The data START

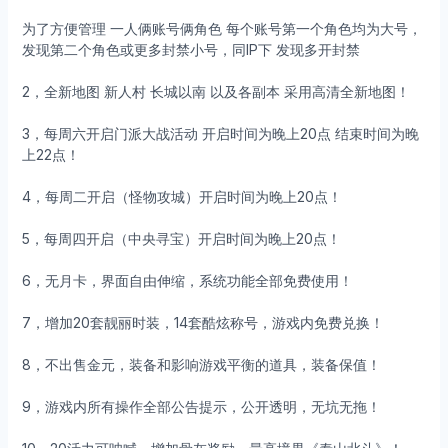
为了方便管理 一人俩账号俩角色 每个账号第一个角色均为大号，
发现第二个角色或更多封禁小号，同IP下 发现多开封禁
2，全新地图 新人村 长城以南 以及各副本 采用高清全新地图！
3，每周六开启门派大战活动 开启时间为晚上20点 结束时间为晚
上22点！
4，每周二开启（怪物攻城）开启时间为晚上20点！
5，每周四开启（中央寻宝）开启时间为晚上20点！
6，无月卡，界面自由伸缩，系统功能全部免费使用！
7，增加20套靓丽时装，14套酷炫称号，游戏内免费兑换！
8，不出售金元，装备和影响游戏平衡的道具，装备保值！
9，游戏内所有操作全部公告提示，公开透明，无坑无拖！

The data END

**What you need to do**. For this exercise, copy the entries above exactly and skip any picture.

**Exercise answer**.
为了方便管理 一人俩账号俩角色 每个账号第一个角色均为大号，
发现第二个角色或更多封禁小号，同IP下 发现多开封禁
2，全新地图 新人村 长城以南 以及各副本 采用高清全新地图！
3，每周六开启门派大战活动 开启时间为晚上20点 结束时间为晚
上22点！
4，每周二开启（怪物攻城）开启时间为晚上20点！
5，每周四开启（中央寻宝）开启时间为晚上20点！
6，无月卡，界面自由伸缩，系统功能全部免费使用！
7，增加20套靓丽时装，14套酷炫称号，游戏内免费兑换！
8，不出售金元，装备和影响游戏平衡的道具，装备保值！
9，游戏内所有操作全部公告提示，公开透明，无坑无拖！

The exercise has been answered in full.